In late June last year, the Punishment and Protection Act was passed by the Senate. There is a good chance that the law will actually take effect. Particularly noteworthy are the new rules on conditional release (V.I.). It is also striking that the legislator wants to make the granting of, for example, a penitentiary programme or V.I. dependent on the behaviour shown in the institution. This should involve the system of promotion and demotion. In this plan, if someone is on red, even a V.I. could be in question. This is a substantial change with the current situation, where even someone who shows a lot of undesirable behaviour can be considered for V.I.
Moreover, the bill would 'simplify' the system of promotion and demotion, by eliminating the 'orange' category. The Council for Criminal Justice and Youth Protection (RSJ) does not understand this choice, as no thorough evaluation of the current system has taken place. Moreover, the 'orange' category has an important warning function. After all, the decision to place someone on orange needs to be justified and this way it becomes clear to the person concerned what behaviour he would have to change to get back on green.
Surely the process of resocialisation is a process of 'trial and error'. Reasoned warnings fit into that process. If the management decides to demote someone on the grounds of 'inadmissible behaviour', it should also motivate this, according to the RSJ. After all, the term 'inadmissible behaviour' is a 'catch-all term' that is not very guiding. A justification is therefore important to make clear why certain behaviour is deemed inadmissible. Also to prevent detainees, who may or may not have been punished in the same circumstances, from getting the idea that there is arbitrariness and legal inequality
So why does the legislator want 'orange' to disappear? In practice, according to the RSJ, more detainees are actually qualified as green than their behaviour justifies. According to the RSJ, staff would be more likely to qualify behaviour green than orange or red. This has to do with the fact that green requires the least substantiation and reporting, thus avoiding awkward conversations with detainees.

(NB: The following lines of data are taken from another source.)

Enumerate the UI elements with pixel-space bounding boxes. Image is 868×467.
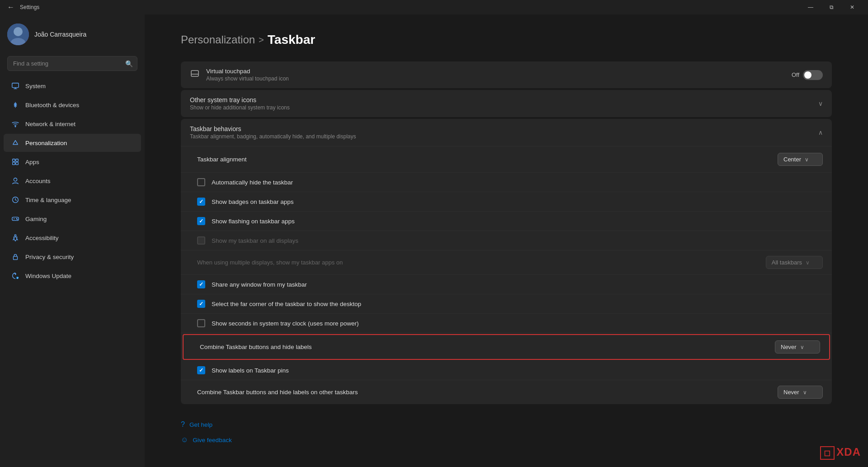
- get-help-label: Get help: [189, 421, 212, 428]
- auto-hide-label: Automatically hide the taskbar: [212, 179, 823, 186]
- svg-point-5: [15, 126, 16, 127]
- virtual-touchpad-card: Virtual touchpad Always show virtual tou…: [181, 61, 832, 88]
- virtual-touchpad-title: Virtual touchpad: [206, 68, 792, 75]
- sidebar-item-privacy[interactable]: Privacy & security: [4, 248, 141, 266]
- auto-hide-checkbox[interactable]: [197, 178, 205, 186]
- sidebar-item-accessibility[interactable]: Accessibility: [4, 229, 141, 247]
- sidebar-item-personalization[interactable]: Personalization: [4, 134, 141, 152]
- sidebar-label-accounts: Accounts: [25, 178, 51, 184]
- sidebar-item-apps[interactable]: Apps: [4, 153, 141, 171]
- show-flashing-checkbox[interactable]: [197, 217, 205, 225]
- combine-other-dropdown[interactable]: Never ∨: [778, 386, 823, 399]
- show-labels-row: Show labels on Taskbar pins: [181, 361, 832, 380]
- virtual-touchpad-subtitle: Always show virtual touchpad icon: [206, 75, 792, 82]
- chevron-down-icon: ∨: [806, 259, 810, 266]
- minimize-button[interactable]: —: [800, 0, 821, 14]
- show-labels-label: Show labels on Taskbar pins: [212, 367, 823, 374]
- share-window-row: Share any window from my taskbar: [181, 275, 832, 294]
- sidebar-item-time[interactable]: Time & language: [4, 191, 141, 209]
- accessibility-icon: [11, 233, 20, 242]
- xda-logo: ◻XDA: [820, 446, 861, 460]
- sidebar-label-personalization: Personalization: [25, 140, 67, 146]
- all-displays-checkbox[interactable]: [197, 236, 205, 245]
- main-content: Personalization > Taskbar Virtual touchp…: [145, 14, 868, 467]
- multiple-displays-value: All taskbars: [772, 259, 802, 266]
- toggle-off-label: Off: [792, 71, 799, 78]
- virtual-touchpad-toggle[interactable]: [803, 70, 823, 80]
- network-icon: [11, 119, 20, 128]
- breadcrumb-parent[interactable]: Personalization: [181, 33, 255, 46]
- alignment-dropdown[interactable]: Center ∨: [778, 153, 823, 166]
- share-window-label: Share any window from my taskbar: [212, 281, 823, 288]
- virtual-touchpad-control: Off: [792, 70, 823, 80]
- chevron-up-icon: ∧: [818, 129, 823, 136]
- time-icon: [11, 195, 20, 204]
- back-button[interactable]: ←: [5, 1, 16, 13]
- show-badges-checkbox[interactable]: [197, 198, 205, 206]
- show-badges-row: Show badges on taskbar apps: [181, 192, 832, 212]
- chevron-down-icon: ∨: [803, 389, 807, 396]
- sidebar-item-accounts[interactable]: Accounts: [4, 172, 141, 190]
- svg-rect-10: [16, 162, 18, 165]
- show-badges-label: Show badges on taskbar apps: [212, 198, 823, 205]
- share-window-checkbox[interactable]: [197, 280, 205, 288]
- multiple-displays-row: When using multiple displays, show my ta…: [181, 250, 832, 275]
- multiple-displays-dropdown[interactable]: All taskbars ∨: [766, 256, 823, 269]
- give-feedback-link[interactable]: ☺ Give feedback: [181, 432, 832, 448]
- personalization-icon: [11, 138, 20, 147]
- sidebar-label-windows-update: Windows Update: [25, 273, 71, 279]
- svg-point-20: [16, 277, 19, 279]
- far-corner-label: Select the far corner of the taskbar to …: [212, 301, 823, 307]
- gaming-icon: [11, 214, 20, 223]
- virtual-touchpad-text: Virtual touchpad Always show virtual tou…: [206, 68, 792, 82]
- feedback-icon: ☺: [181, 436, 188, 444]
- combine-other-row: Combine Taskbar buttons and hide labels …: [181, 380, 832, 404]
- chevron-down-icon: ∨: [805, 156, 809, 163]
- search-box: 🔍: [7, 56, 137, 71]
- all-displays-row: Show my taskbar on all displays: [181, 231, 832, 250]
- behaviors-header-text: Taskbar behaviors Taskbar alignment, bad…: [190, 125, 356, 140]
- profile-name: João Carrasqueira: [34, 31, 86, 38]
- all-displays-label: Show my taskbar on all displays: [212, 237, 823, 244]
- behaviors-subtitle: Taskbar alignment, badging, automaticall…: [190, 133, 356, 140]
- sidebar-label-apps: Apps: [25, 159, 39, 165]
- taskbar-behaviors-header[interactable]: Taskbar behaviors Taskbar alignment, bad…: [181, 119, 832, 146]
- combine-buttons-dropdown[interactable]: Never ∨: [775, 340, 820, 354]
- sidebar-item-bluetooth[interactable]: Bluetooth & devices: [4, 96, 141, 114]
- sidebar-item-gaming[interactable]: Gaming: [4, 210, 141, 228]
- taskbar-behaviors-section: Taskbar behaviors Taskbar alignment, bad…: [181, 119, 832, 404]
- multiple-displays-label: When using multiple displays, show my ta…: [197, 259, 766, 266]
- svg-rect-8: [16, 159, 18, 161]
- chevron-down-icon: ∨: [800, 344, 804, 350]
- svg-rect-13: [12, 217, 19, 220]
- far-corner-checkbox[interactable]: [197, 300, 205, 308]
- breadcrumb-current: Taskbar: [268, 33, 315, 47]
- accounts-icon: [11, 176, 20, 185]
- breadcrumb-separator: >: [259, 35, 264, 45]
- search-input[interactable]: [7, 56, 137, 71]
- svg-point-18: [14, 235, 16, 236]
- other-tray-section[interactable]: Other system tray icons Show or hide add…: [181, 90, 832, 117]
- sidebar-label-network: Network & internet: [25, 121, 75, 127]
- alignment-value: Center: [783, 156, 801, 163]
- chevron-down-icon: ∨: [818, 100, 823, 107]
- sidebar: João Carrasqueira 🔍 System B: [0, 14, 145, 467]
- combine-other-value: Never: [783, 389, 799, 396]
- restore-button[interactable]: ⧉: [821, 0, 842, 14]
- get-help-link[interactable]: ? Get help: [181, 417, 832, 432]
- svg-rect-3: [12, 83, 19, 88]
- other-tray-title: Other system tray icons: [190, 96, 290, 104]
- avatar[interactable]: [7, 24, 29, 45]
- sidebar-item-network[interactable]: Network & internet: [4, 115, 141, 133]
- sidebar-item-system[interactable]: System: [4, 77, 141, 95]
- sidebar-item-windows-update[interactable]: Windows Update: [4, 267, 141, 285]
- svg-rect-9: [13, 162, 15, 165]
- show-labels-checkbox[interactable]: [197, 366, 205, 374]
- sidebar-profile: João Carrasqueira: [0, 14, 145, 52]
- help-icon: ?: [181, 420, 185, 429]
- behaviors-title: Taskbar behaviors: [190, 125, 356, 132]
- close-button[interactable]: ✕: [842, 0, 863, 14]
- show-seconds-checkbox[interactable]: [197, 319, 205, 327]
- other-tray-subtitle: Show or hide additional system tray icon…: [190, 104, 290, 111]
- toggle-thumb: [804, 71, 811, 79]
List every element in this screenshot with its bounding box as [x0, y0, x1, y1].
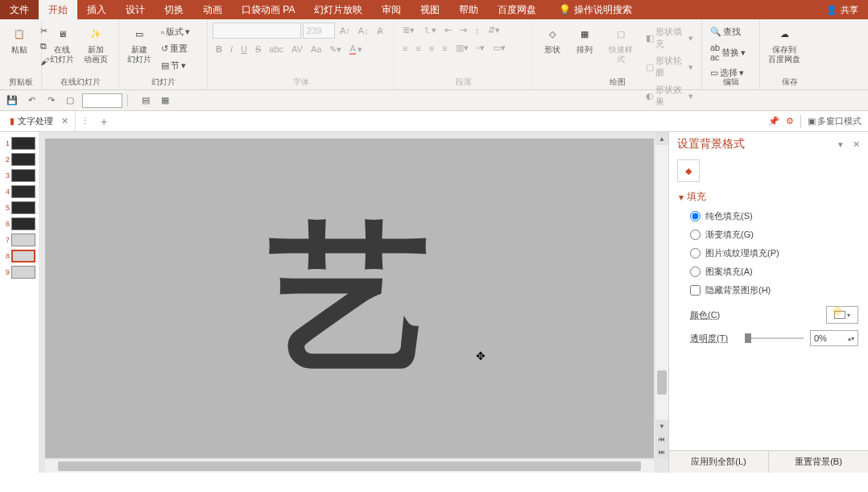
fill-section-toggle[interactable]: ▾ 填充: [679, 190, 858, 204]
multiwindow-button[interactable]: ▣ 多窗口模式: [808, 115, 862, 127]
numbering-button[interactable]: ⒈▾: [420, 23, 440, 38]
tell-me-search[interactable]: 💡 操作说明搜索: [549, 0, 642, 19]
font-size-combo[interactable]: 239: [303, 23, 335, 39]
new-anim-page-button[interactable]: ✨ 新加 动画页: [81, 23, 111, 66]
slide-thumb-4[interactable]: 4: [0, 184, 39, 200]
color-picker-button[interactable]: ▾: [826, 306, 858, 324]
quick-styles-button[interactable]: ▢ 快速样式: [602, 23, 639, 66]
picture-fill-radio[interactable]: 图片或纹理填充(P): [690, 247, 858, 259]
scroll-up-button[interactable]: ▲: [655, 132, 668, 145]
reset-button[interactable]: ↺ 重置: [158, 41, 193, 56]
align-left-button[interactable]: ≡: [399, 42, 411, 55]
bold-button[interactable]: B: [213, 43, 225, 56]
highlight-button[interactable]: ✎▾: [326, 43, 345, 56]
tab-insert[interactable]: 插入: [77, 0, 116, 19]
bullets-button[interactable]: ≣▾: [399, 23, 418, 37]
tab-review[interactable]: 审阅: [372, 0, 411, 19]
increase-font-button[interactable]: A↑: [337, 24, 353, 37]
transparency-slider[interactable]: [745, 337, 804, 339]
line-spacing-button[interactable]: ↕: [472, 24, 483, 37]
share-button[interactable]: 👤 共享: [816, 0, 868, 19]
change-case-button[interactable]: Aa: [308, 43, 324, 56]
panel-menu-button[interactable]: ▾: [838, 139, 843, 150]
fill-tab-button[interactable]: ◆: [677, 159, 700, 182]
tab-file[interactable]: 文件: [0, 0, 39, 19]
tab-help[interactable]: 帮助: [449, 0, 488, 19]
slide-thumb-3[interactable]: 3: [0, 167, 39, 184]
section-button[interactable]: ▤ 节 ▾: [158, 58, 193, 73]
normal-view-button[interactable]: ▦: [158, 93, 172, 108]
font-color-button[interactable]: A▾: [346, 42, 365, 56]
hscroll-thumb[interactable]: [58, 461, 641, 471]
slide-thumb-7[interactable]: 7: [0, 232, 39, 248]
gradient-fill-radio[interactable]: 渐变填充(G): [690, 229, 858, 241]
outline-view-button[interactable]: ▤: [138, 93, 153, 108]
pattern-fill-radio[interactable]: 图案填充(A): [690, 266, 858, 278]
next-slide-button[interactable]: ⏭: [655, 445, 668, 458]
replace-button[interactable]: abac 替换 ▾: [707, 41, 749, 64]
slide-thumb-2[interactable]: 2: [0, 151, 39, 167]
save-baidu-button[interactable]: ☁ 保存到 百度网盘: [765, 23, 804, 66]
tab-pocket-anim[interactable]: 口袋动画 PA: [232, 0, 304, 19]
find-button[interactable]: 🔍 查找: [707, 24, 749, 39]
clear-format-button[interactable]: A̷: [374, 24, 386, 38]
tab-home[interactable]: 开始: [39, 0, 77, 19]
tab-transition[interactable]: 切换: [155, 0, 193, 19]
justify-button[interactable]: ≡: [439, 42, 450, 55]
layout-button[interactable]: ▫ 版式 ▾: [158, 24, 193, 39]
start-from-beginning-button[interactable]: ▢: [63, 93, 77, 108]
tab-animation[interactable]: 动画: [193, 0, 232, 19]
undo-button[interactable]: ↶: [24, 93, 39, 108]
smartart-button[interactable]: ▭▾: [490, 41, 509, 55]
redo-button[interactable]: ↷: [43, 93, 58, 108]
transparency-spinner[interactable]: 0%▴▾: [810, 330, 858, 346]
align-right-button[interactable]: ≡: [426, 42, 437, 55]
apply-all-button[interactable]: 应用到全部(L): [669, 451, 769, 473]
pin-button[interactable]: 📌: [768, 116, 779, 126]
scroll-down-button[interactable]: ▼: [655, 420, 668, 432]
vscroll-thumb[interactable]: [657, 370, 667, 395]
qat-combo[interactable]: [82, 93, 122, 108]
shadow-button[interactable]: abc: [266, 43, 287, 56]
shapes-button[interactable]: ◇ 形状: [538, 23, 567, 56]
close-tab-button[interactable]: ✕: [61, 116, 68, 126]
settings-button[interactable]: ⚙: [786, 116, 794, 126]
save-button[interactable]: 💾: [5, 93, 19, 108]
align-text-button[interactable]: ▫▾: [473, 41, 488, 55]
solid-fill-radio[interactable]: 纯色填充(S): [690, 210, 858, 222]
columns-button[interactable]: ▥▾: [453, 41, 472, 55]
char-spacing-button[interactable]: AV: [288, 43, 306, 56]
indent-dec-button[interactable]: ⇤: [441, 23, 455, 37]
paste-button[interactable]: 📋 粘贴: [5, 23, 34, 56]
align-center-button[interactable]: ≡: [412, 42, 424, 55]
italic-button[interactable]: I: [227, 43, 236, 56]
indent-inc-button[interactable]: ⇥: [457, 23, 470, 37]
tab-menu-button[interactable]: ⋮: [76, 116, 94, 126]
strike-button[interactable]: S: [252, 43, 264, 56]
font-family-combo[interactable]: [213, 23, 301, 39]
slide-thumb-1[interactable]: 1: [0, 135, 39, 151]
tab-baidu[interactable]: 百度网盘: [488, 0, 546, 19]
shapes-label: 形状: [544, 45, 560, 55]
slide-thumb-5[interactable]: 5: [0, 200, 39, 216]
shape-fill-button[interactable]: ◧ 形状填充 ▾: [643, 24, 697, 52]
online-slide-button[interactable]: 🖥 在线 幻灯片: [47, 23, 77, 66]
slide-thumb-8[interactable]: 8: [0, 248, 39, 264]
panel-close-button[interactable]: ✕: [853, 139, 860, 150]
new-tab-button[interactable]: +: [94, 115, 114, 128]
slide-thumb-9[interactable]: 9: [0, 264, 39, 280]
slide-thumb-6[interactable]: 6: [0, 216, 39, 232]
tab-view[interactable]: 视图: [411, 0, 449, 19]
document-tab[interactable]: ▮ 文字处理 ✕: [3, 111, 76, 131]
tab-slideshow[interactable]: 幻灯片放映: [304, 0, 372, 19]
underline-button[interactable]: U: [238, 43, 250, 56]
arrange-button[interactable]: ▦ 排列: [570, 23, 599, 56]
reset-background-button[interactable]: 重置背景(B): [769, 451, 868, 473]
new-slide-button[interactable]: ▭ 新建 幻灯片: [124, 23, 155, 66]
slide-canvas[interactable]: 艺: [45, 139, 654, 458]
prev-slide-button[interactable]: ⏮: [655, 432, 668, 445]
tab-design[interactable]: 设计: [116, 0, 155, 19]
text-direction-button[interactable]: ⇵▾: [485, 23, 503, 37]
hide-bg-checkbox[interactable]: 隐藏背景图形(H): [690, 284, 858, 296]
decrease-font-button[interactable]: A↓: [355, 24, 372, 37]
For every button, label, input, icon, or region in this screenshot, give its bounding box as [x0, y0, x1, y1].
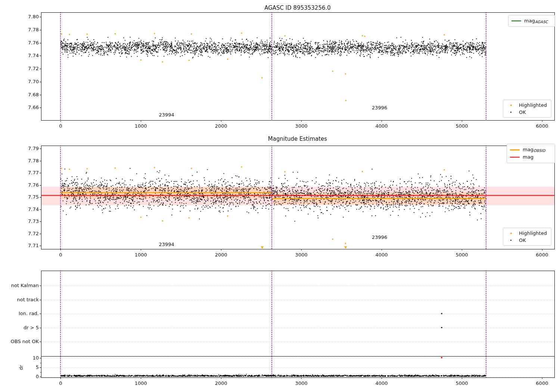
x-tick-label: 2000: [215, 123, 227, 129]
y-tick-label: 7.68: [13, 92, 39, 97]
legend-label: mag: [523, 154, 533, 160]
legend-row: Highlighted: [506, 102, 547, 108]
x-tick-label: 4000: [376, 380, 388, 386]
panel1-title: AGASC ID 895353256.0: [264, 4, 331, 11]
x-tick-label: 5000: [455, 123, 468, 129]
legend-label: magAGASC: [524, 18, 548, 24]
y-tick-label: 7.78: [13, 158, 39, 164]
dr-tick-label: 10: [13, 355, 39, 361]
x-tick-label: 0: [59, 380, 62, 386]
category-label: Ion. rad.: [1, 311, 39, 316]
x-tick-label: 4000: [376, 252, 388, 258]
legend-row: Highlighted: [506, 230, 547, 236]
legend-label: OK: [519, 237, 526, 243]
y-tick-label: 7.70: [13, 79, 39, 84]
legend-label: Highlighted: [519, 102, 547, 108]
y-tick-label: 7.79: [13, 146, 39, 151]
category-label: not Kalman: [1, 283, 39, 288]
legend-markers-1: Highlighted OK: [503, 100, 551, 118]
legend-row: magOBSID: [510, 147, 551, 153]
x-tick-label: 5000: [455, 380, 468, 386]
y-tick-label: 7.76: [13, 40, 39, 46]
figure: AGASC ID 895353256.0 Magnitude Estimates…: [0, 0, 560, 392]
y-tick-label: 7.72: [13, 231, 39, 236]
x-tick-label: 2000: [215, 380, 227, 386]
chart-canvas: [0, 0, 560, 392]
legend-markers-2: Highlighted OK: [503, 228, 551, 246]
x-tick-label: 0: [59, 252, 62, 258]
x-tick-label: 6000: [536, 252, 548, 258]
legend-mag-agasc: magAGASC: [508, 15, 555, 27]
annotation-obsid-23994: 23994: [159, 241, 174, 247]
legend-label: OK: [519, 109, 526, 115]
y-tick-label: 7.71: [13, 243, 39, 248]
panel2-title: Magnitude Estimates: [268, 136, 327, 142]
x-tick-label: 5000: [455, 252, 468, 258]
legend-label: Highlighted: [519, 230, 547, 236]
y-tick-label: 7.80: [13, 14, 39, 19]
x-tick-label: 2000: [215, 252, 227, 258]
y-tick-label: 7.75: [13, 194, 39, 200]
annotation-obsid-23996: 23996: [372, 105, 387, 111]
category-label: not track: [1, 297, 39, 302]
ok-dot-sample: [506, 110, 516, 115]
x-tick-label: 1000: [135, 380, 147, 386]
x-tick-label: 3000: [295, 123, 308, 129]
legend-row: OK: [506, 237, 547, 243]
legend-row: magAGASC: [511, 18, 551, 24]
x-tick-label: 6000: [536, 380, 548, 386]
dr-tick-label: 5: [13, 364, 39, 370]
x-tick-label: 6000: [536, 123, 548, 129]
dr-tick-label: 0: [13, 374, 39, 379]
legend-label: magOBSID: [523, 147, 545, 153]
ok-dot-sample: [506, 238, 516, 243]
y-tick-label: 7.72: [13, 66, 39, 71]
legend-row: OK: [506, 109, 547, 115]
x-tick-label: 3000: [295, 252, 308, 258]
y-tick-label: 7.73: [13, 218, 39, 224]
x-tick-label: 1000: [135, 252, 147, 258]
x-tick-label: 3000: [295, 380, 308, 386]
x-tick-label: 0: [59, 123, 62, 129]
red-line-sample: [510, 155, 520, 160]
y-tick-label: 7.66: [13, 105, 39, 110]
highlighted-dot-sample: [506, 103, 516, 108]
category-label: dr > 5: [1, 325, 39, 330]
y-tick-label: 7.74: [13, 206, 39, 212]
green-line-sample: [511, 18, 521, 24]
x-tick-label: 1000: [135, 123, 147, 129]
legend-row: mag: [510, 154, 551, 160]
y-tick-label: 7.77: [13, 170, 39, 175]
annotation-obsid-23996: 23996: [372, 234, 387, 240]
category-label: OBS not OK: [1, 339, 39, 344]
highlighted-dot-sample: [506, 231, 516, 236]
y-tick-label: 7.76: [13, 182, 39, 188]
annotation-obsid-23994: 23994: [159, 112, 174, 118]
y-tick-label: 7.74: [13, 53, 39, 58]
legend-mag-lines: magOBSID mag: [507, 144, 555, 163]
orange-line-sample: [510, 147, 520, 152]
x-tick-label: 4000: [376, 123, 388, 129]
y-tick-label: 7.78: [13, 27, 39, 32]
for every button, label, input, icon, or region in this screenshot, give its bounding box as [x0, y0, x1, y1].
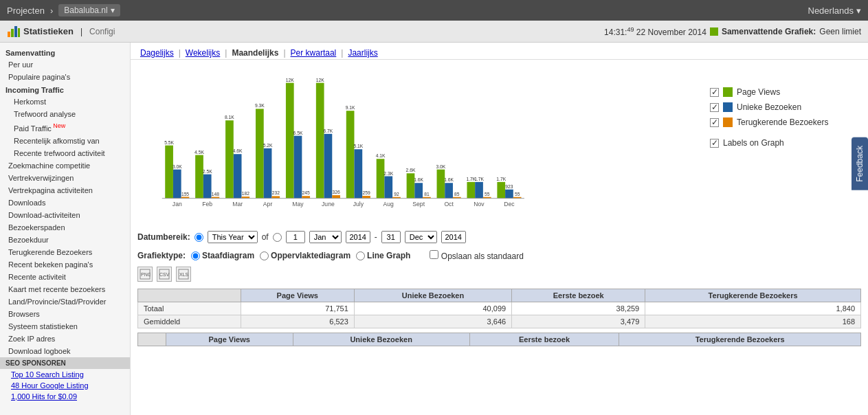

Preparing a substantiated report is not an easy task. Because detainees spend relatively many hours in the cell, piw-ers often do not get enough opportunity to form a good picture of a detainee. Also, piw-ers are not (sufficiently) trained to do behavioural assessment. If a detainee feels that he owes a red placement to a piw-er, this can be threatening even for the latter. A green placement would then often be the easiest choice for the piw-er.
Presumably to ensure that detainees remain unjustifiably on green, the legislator wants to simplify the system. By eliminating the 'orange' category, a choice has to be made between desirable and undesirable behaviour.
It can be assumed that with the new legislation, there will be more stringent requirements on the behaviour of detainees. While undesirable or inadmissible behaviour may have more serious consequences. The RSJ therefore advocates giving written and reasoned warnings before being demoted. The RSJ also advocates professionalising behavioural assessment in the institution. According to the RSJ, this is not the case now. Piw-ers are not trained as behavioural experts and psychologists are only present at the Multidisciplinary Consultation (MDO) in varying degrees. Given the far-reaching consequences a demotion can have, behavioural reports will have to improve in quality.
Art. 2 of the Penitentiary Institutions Act(PBW) describes the basic principle of the custodial sentence. It should, as far as possible, be made subservient to a return to society. The RSJ has this principle clearly in mind. Hopefully, the legislator will think again about the bill. A simplified and stricter policy does not simply contribute to better resocialisation of detainees.